» **Work required**
Output the listing word for word, minus pictures.

─── Data extracts

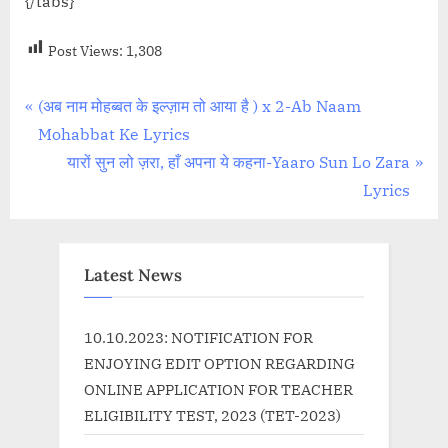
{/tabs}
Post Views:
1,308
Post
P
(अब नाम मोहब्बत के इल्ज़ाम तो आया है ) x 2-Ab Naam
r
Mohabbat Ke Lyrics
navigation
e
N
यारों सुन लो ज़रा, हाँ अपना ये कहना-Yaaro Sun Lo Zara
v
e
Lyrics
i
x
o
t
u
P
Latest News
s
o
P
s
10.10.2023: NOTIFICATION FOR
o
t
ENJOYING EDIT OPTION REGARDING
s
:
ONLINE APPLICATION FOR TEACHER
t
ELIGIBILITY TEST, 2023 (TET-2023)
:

──────

» **Exercise response**
{/tabs}
Post Views:
1,308
Post
P
(अब नाम मोहब्बत के इल्ज़ाम तो आया है ) x 2-Ab Naam
r
Mohabbat Ke Lyrics
navigation
e
N
यारों सुन लो ज़रा, हाँ अपना ये कहना-Yaaro Sun Lo Zara
v
e
Lyrics
i
x
o
t
u
P
Latest News
s
o
P
s
10.10.2023: NOTIFICATION FOR
o
t
ENJOYING EDIT OPTION REGARDING
s
:
ONLINE APPLICATION FOR TEACHER
t
ELIGIBILITY TEST, 2023 (TET-2023)
:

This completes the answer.